> _Task_
Leaving out all pictures, retype the records exactly.

Records for this task START

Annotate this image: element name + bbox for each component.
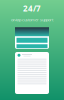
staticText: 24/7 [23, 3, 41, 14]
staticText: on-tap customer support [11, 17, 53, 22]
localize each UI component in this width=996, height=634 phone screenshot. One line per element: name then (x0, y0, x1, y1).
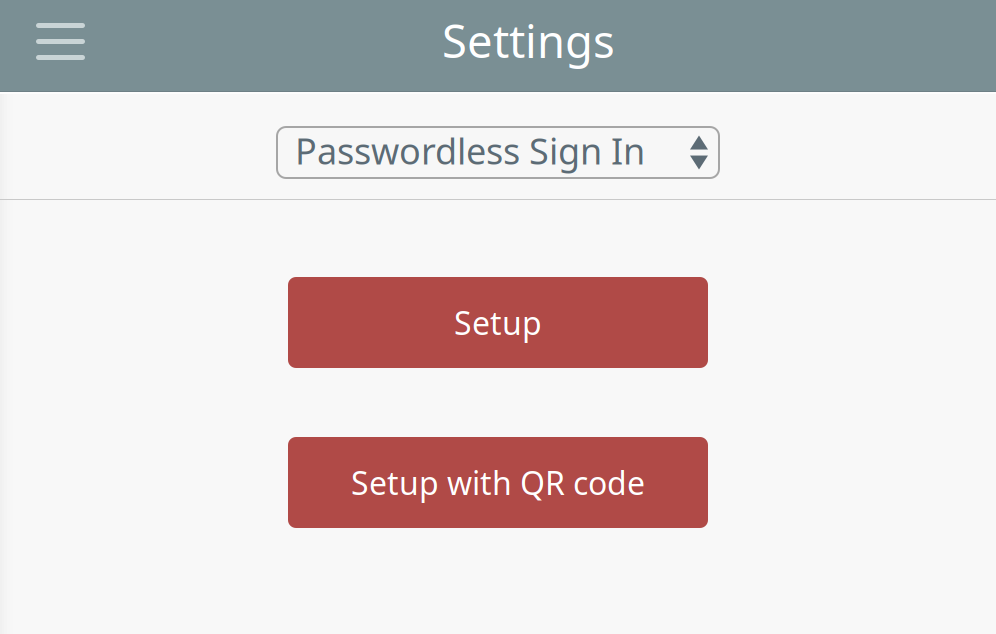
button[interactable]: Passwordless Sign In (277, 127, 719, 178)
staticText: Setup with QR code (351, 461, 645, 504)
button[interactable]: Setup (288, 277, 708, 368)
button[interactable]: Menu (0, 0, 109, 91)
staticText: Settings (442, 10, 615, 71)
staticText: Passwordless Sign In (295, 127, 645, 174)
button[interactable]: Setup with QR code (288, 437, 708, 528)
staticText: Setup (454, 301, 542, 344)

Records for this task END

> _Solution for this task_
Annotate this image: element name + bbox for each component.
staticText: 24/7 [23, 3, 41, 14]
staticText: on-tap customer support [11, 17, 53, 22]
localize each UI component in this width=996, height=634 phone screenshot. One line per element: name then (x0, y0, x1, y1).
button[interactable]: Passwordless Sign In (277, 127, 719, 178)
staticText: Setup with QR code (351, 461, 645, 504)
button[interactable]: Setup (288, 277, 708, 368)
button[interactable]: Menu (0, 0, 109, 91)
staticText: Settings (442, 10, 615, 71)
staticText: Passwordless Sign In (295, 127, 645, 174)
button[interactable]: Setup with QR code (288, 437, 708, 528)
staticText: Setup (454, 301, 542, 344)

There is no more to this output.